The response must consist of each line in the listing that has the word "départ" in it.

****************************************

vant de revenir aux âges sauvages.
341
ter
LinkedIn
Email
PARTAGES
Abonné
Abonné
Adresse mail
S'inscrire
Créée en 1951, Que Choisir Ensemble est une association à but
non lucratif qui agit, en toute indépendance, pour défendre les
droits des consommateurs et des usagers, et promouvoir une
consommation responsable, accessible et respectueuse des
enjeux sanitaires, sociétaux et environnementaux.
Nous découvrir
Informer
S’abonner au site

****************************************

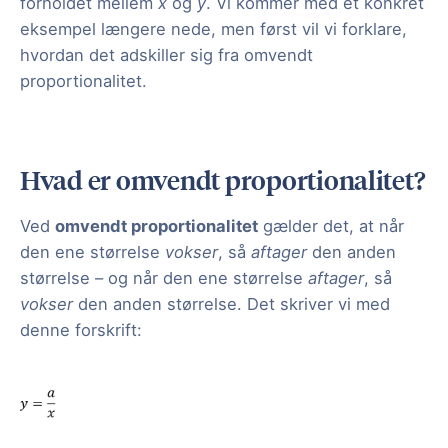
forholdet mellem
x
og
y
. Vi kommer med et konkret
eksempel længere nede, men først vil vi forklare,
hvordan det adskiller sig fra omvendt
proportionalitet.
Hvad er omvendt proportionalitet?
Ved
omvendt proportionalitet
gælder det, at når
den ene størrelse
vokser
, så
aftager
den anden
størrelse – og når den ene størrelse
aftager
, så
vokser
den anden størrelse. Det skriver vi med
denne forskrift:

****************************************

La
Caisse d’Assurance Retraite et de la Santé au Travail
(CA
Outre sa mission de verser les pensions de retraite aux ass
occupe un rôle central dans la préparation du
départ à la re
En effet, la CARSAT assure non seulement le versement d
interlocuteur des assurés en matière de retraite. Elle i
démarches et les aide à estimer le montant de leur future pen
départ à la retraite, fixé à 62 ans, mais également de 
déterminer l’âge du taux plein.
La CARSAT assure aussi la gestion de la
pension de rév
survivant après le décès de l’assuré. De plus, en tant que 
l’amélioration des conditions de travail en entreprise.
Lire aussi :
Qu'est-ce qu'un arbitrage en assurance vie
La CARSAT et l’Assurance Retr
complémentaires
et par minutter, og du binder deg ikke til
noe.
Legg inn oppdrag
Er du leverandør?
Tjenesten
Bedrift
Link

****************************************

= Problem solution =
départ à la re
départ à la retraite, fixé à 62 ans, mais également de 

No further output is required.